Um Supremo dos homens e para os homens: foi esse o projeto da Constituição Cidadã?

por Damares Medina[1]

A Constituição Federal de 1988, que muitos dizem cidadã, já teve 131 emendas de reforma e 6 de revisão, sendo ao todo 140 emendas, perfazendo a média de quatro alterações por ano, ou uma modificação a cada quatro meses.

Às vésperas do celebrado aniversário de 35 anos da Constituição, a sociedade brasileira foi brindada com mais uma Proposta de Emenda à Constituição (PEC), a de número 51, de 4 de outubro de 2023, que atribui mandato de 15 anos e exigência de idade mínima de cinquenta anos aos Ministros do Supremo Tribunal Federal e promove modificações no processo de escolha dos membros dessa Corte e dos Tribunais Superiores. Em sua justificativa consta que a discussão sobre a forma de seleção dos membros do Supremo Tribunal Federal tem ocupado a pauta do Congresso Nacional há mais de uma década, tendo tríplice motivação: a ampliação dos Poderes da Corte, a diversificação dos instrumentos do controle abstrato de constitucionalidade e o abandono de uma postura de autocontenção de seus Ministros, observada nos primeiros anos de vigência da Constituição de 1988, com consequente assunção do protagonismo político pelo Tribunal.

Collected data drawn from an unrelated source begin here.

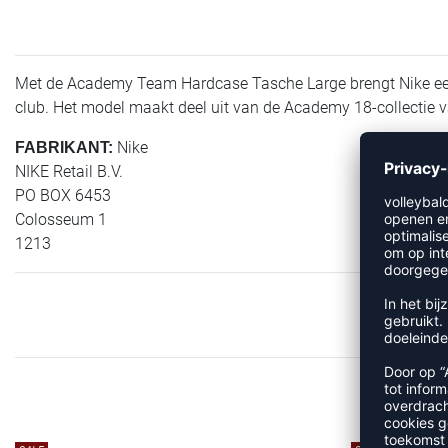
Met de Academy Team Hardcase Tasche Large brengt Nike een a
club. Het model maakt deel uit van de Academy 18-collectie v
Nike
FABRIKANT:
NIKE Retail B.V.
PO BOX 6453
Colosseum 1
1213
MEE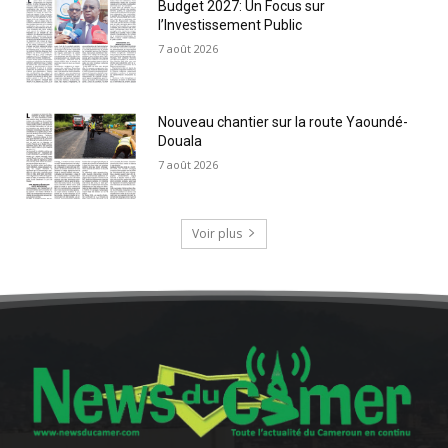
Budget 2027: Un Focus sur
l’Investissement Public
7 août 2026
Nouveau chantier sur la route Yaoundé-
Douala
7 août 2026
Voir plus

A PEC 51 foi proposta dois dias após a aposentadoria da Ministra Rosa Weber, que completou a idade máxima de 75 anos em 2 de outubro de 2023, quando o Presidente Lula se prepara para indicar o seu décimo ministro para o Supremo, o décimo quinto indicado pelo Partido dos Trabalhadores, e todos aprovados pelo Senado Federal. Vários setores da sociedade civil organizada pugnam pela indicação de uma ministra mulher (negra), para que se preserve a ínfima representatividade feminina de duas mulheres em uma corte de onze integrantes, representatividade essa inalterada desde 2006.

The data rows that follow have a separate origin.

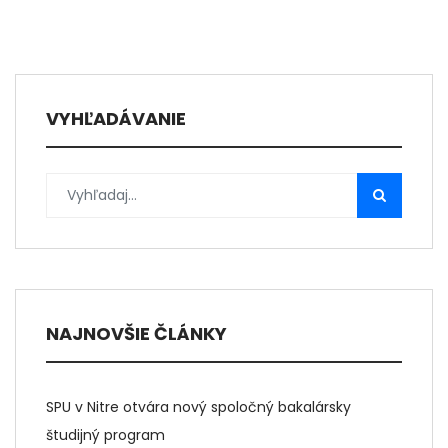
VYHĽADÁVANIE
NAJNOVŠIE ČLÁNKY
SPU v Nitre otvára nový spoločný bakalársky
študijný program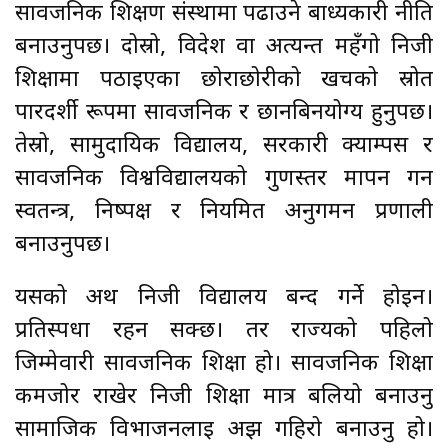
सार्वजनिक शिक्षण संस्थामा पढाउने बाध्यकारी नीति
बनाउनुपर्छ। दोस्रो, विदेश वा अत्यन्त महँगो निजी
शिक्षामा पठाइएका छोराछोरीको खर्चको स्रोत
पारदर्शी रूपमा सार्वजनिक र छानबिनयोग्य हुनुपर्छ।
तेस्रो, सामुदायिक विद्यालय, सरकारी क्याम्पस र
सार्वजनिक विश्वविद्यालयको गुणस्तर मापन गर्न
स्वतन्त्र, निष्पक्ष र नियमित अनुगमन प्रणाली
बनाउनुपर्छ।
यसको अर्थ निजी विद्यालय बन्द गर्ने होइन।
प्रतिस्पर्धा रहन सक्छ। तर राज्यको पहिलो
जिम्मेवारी सार्वजनिक शिक्षा हो। सार्वजनिक शिक्षा
कमजोर राखेर निजी शिक्षा मात्र बलियो बनाउनु
सामाजिक विभाजनलाई अझ गहिरो बनाउनु हो।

Nesse contexto, alguns aspetos chamam a atenção e o primeiro diz respeito aos 30 senadores que subscrevem a iniciativa, contra as duas senadoras, Damares Alves e Margareth Buzetti, 6,6% de participação feminina. Com essa representatividade, não é surpresa que, passados 35 anos, a PEC 51 adote a linguagem masculinizante utilizada pelo Constituinte em 1988, sem se preocupar com a adoção de uma linguagem inclusiva das mulheres, que deixe claro e expresso que o Supremo pode sim, e deve, ser composto por ministros e ministras, e que lugar de mulher é também no Supremo Tribunal Federal. Afinal, se o Supremo tem o dever de guardar a Constituição, ao Congresso Nacional é suposto representar seus eleitores que são a sociedade brasileira, majoritariamente composta por mulheres.

Além disso, é curioso que o Congresso Nacional se preocupe com a ampliação dos poderes da Corte, com o abandono da postura de autocontenção e, até mesmo, com a diversidade dos instrumentos do controle abstrato, mas não se incomode com a diversidade dos integrantes do tribunal, majoritariamente homens brancos, todos indicados pelo Presidente e aprovados pelo Senado Federal.

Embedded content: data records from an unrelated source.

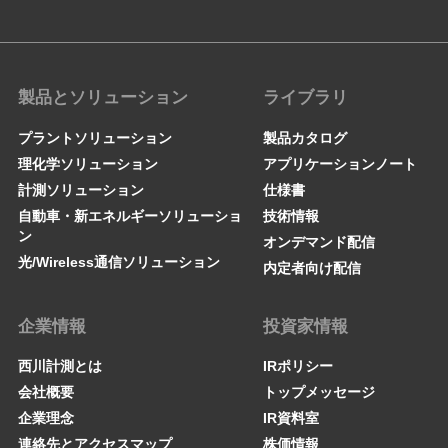
製品とソリューション
ライブラリ
プラントソリューション
製品カタログ
理化学ソリューション
アプリケーションノート
計測ソリューション
仕様書
自動車・新エネルギーソリューショ
技術情報
ン
オンデマンド配信
光/Wireless通信ソリューション
内定者向け配信
企業情報
投資家情報
西川計測とは
IRポリシー
会社概要
トップメッセージ
企業理念
IR資料室
連絡先とアクセスマップ
株価情報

Ora, se a Constituição compartilhou a responsabilidade pela escolha dos integrantes do Supremo Tribunal Federal entre o chefe do Poder Executivo e o Poder Legislativo, que tal começarmos pelo poder de veto dos indicados que o Senado Federal pode exercer constitucionalmente? Que tal começarmos pelo básico que é uma linguagem inclusiva das mulheres, fazendo referência expressa a ministros e ministras do Supremo Tribunal Federal? Que tal começarmos pela diversidade dos integrantes do Supremo, de forma a espelhar a nossa sociedade, e não com a variedade dos instrumentos de controle a sua disposição?

Nossa sociedade é composta majoritariamente por mulheres, nós representamos 52,65% das pessoas aptas a votar no Brasil[2]. Mesmo sendo maioria, na Câmara dos Deputados a presença feminina é de 17%, no Senado Federal, de 16%, abaixo da média mundial[3]. No Supremo nossa presença corresponde a 18% dos integrantes, percentual inalterado há 17 anos. Caso seja indicado um homem para a vaga aberta pela aposentadoria da Ministra Rosa Weber, seremos 9%, retrocedendo aos anos 2000, quando o então Presidente Fernando Henrique Cardoso indicou a primeira mulher para o Supremo, Ministra Ellen Gracie, e nos tornando segunda corte constitucional mais desigual da América Latina[4]. Ainda no Supremo, tramitam o MS 39169 e a ADPF 1069, que impugnam a tramitação da PEC nº 9 de 2023, também conhecida como a PEC da anistia, que prevê a anistia dos partidos políticos que descumpriram o coeficiente eleitoral feminino, perpetuando as barreiras de entrada das mulheres na política, em múltiplas violações à decisão do STF, na ADI 5617, e à Emenda Constitucional nº 117, de 2022, que conferiu status constitucional a direitos das mulheres consagrados desde 2015. Mas quem se importa?

Se para o Presidente Lula a sociedade não precisa saber como vota um ministro do Supremo[5] e gênero e cor não serão critérios para a indicação do próximo ministro do STF[6], para o Congresso Nacional, que deveria ser a voz de seus eleitores, não importa o fato de o tribunal ter apenas duas mulheres entre nove homens, desde 2006. Afinal, o aumento de poder e protagonismo do Supremo nada tem a ver com o gênero e a diversidade dos seus integrantes, ou com a sabatina que o próprio Senado Federal faz, mas sim com a forma de escolha, com o limite de idade ou com o abandono da autocontenção.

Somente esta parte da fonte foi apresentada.